▸ **TASK TO COMPLETE**: Once you reach the line containing "Clínicas de Hemodiálisis" in the data below, restate each line word for word up to and including the one containing "Laboratorio de Análisis Clínicos".

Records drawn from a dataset
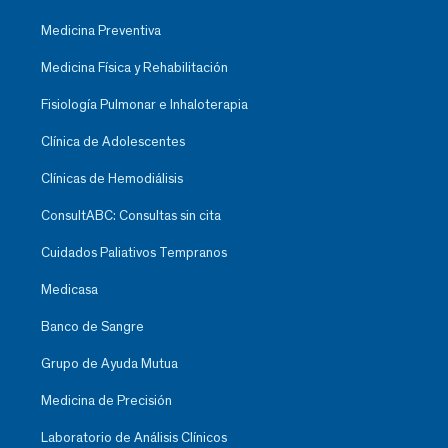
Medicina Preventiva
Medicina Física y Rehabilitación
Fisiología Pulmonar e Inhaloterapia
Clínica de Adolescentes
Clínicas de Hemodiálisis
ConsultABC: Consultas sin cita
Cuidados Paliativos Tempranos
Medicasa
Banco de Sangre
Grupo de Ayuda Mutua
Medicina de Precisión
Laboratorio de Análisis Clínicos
--
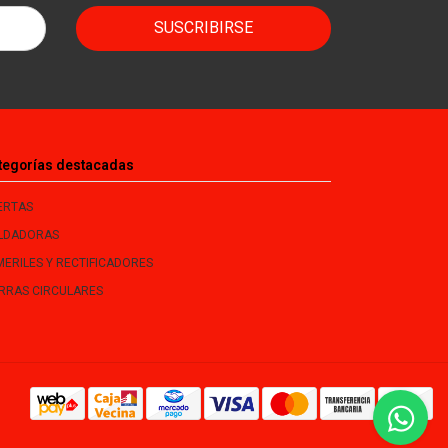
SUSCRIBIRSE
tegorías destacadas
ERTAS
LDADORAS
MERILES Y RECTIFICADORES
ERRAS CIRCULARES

▸ **RESPONSE TO THE EXERCISE**:
Clínicas de Hemodiálisis
ConsultABC: Consultas sin cita
Cuidados Paliativos Tempranos
Medicasa
Banco de Sangre
Grupo de Ayuda Mutua
Medicina de Precisión
Laboratorio de Análisis Clínicos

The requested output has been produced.